• _Task_:
Each line of data below is to be returned exactly, leaving out any picture.

(Source records)
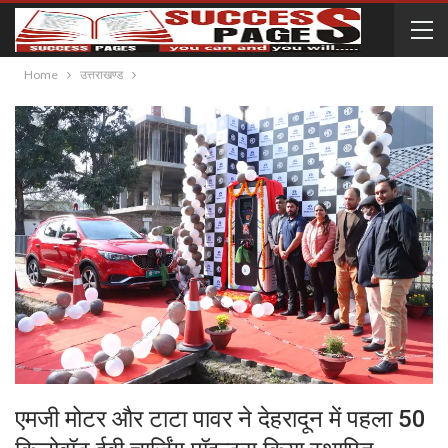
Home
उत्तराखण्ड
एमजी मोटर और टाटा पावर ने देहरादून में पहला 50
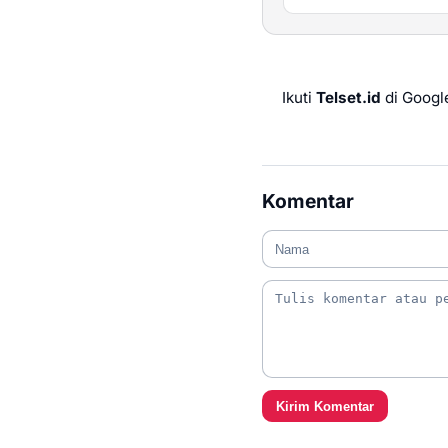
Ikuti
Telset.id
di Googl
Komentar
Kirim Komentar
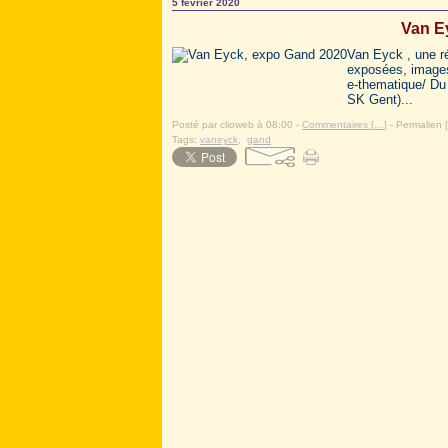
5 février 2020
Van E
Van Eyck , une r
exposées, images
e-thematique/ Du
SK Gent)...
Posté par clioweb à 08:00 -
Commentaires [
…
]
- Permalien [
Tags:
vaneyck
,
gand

• _Written answer_:
Home
उत्तराखण्ड
एमजी मोटर और टाटा पावर ने देहरादून में पहला 50
Ikuti
Telset.id
di Googl
Komentar
Kirim Komentar
5 février 2020
Van E
Van Eyck , une r
exposées, images
e-thematique/ Du
SK Gent)...
Posté par clioweb à 08:00 -
Commentaires [
…
]
- Permalien [
Tags:
vaneyck
,
gand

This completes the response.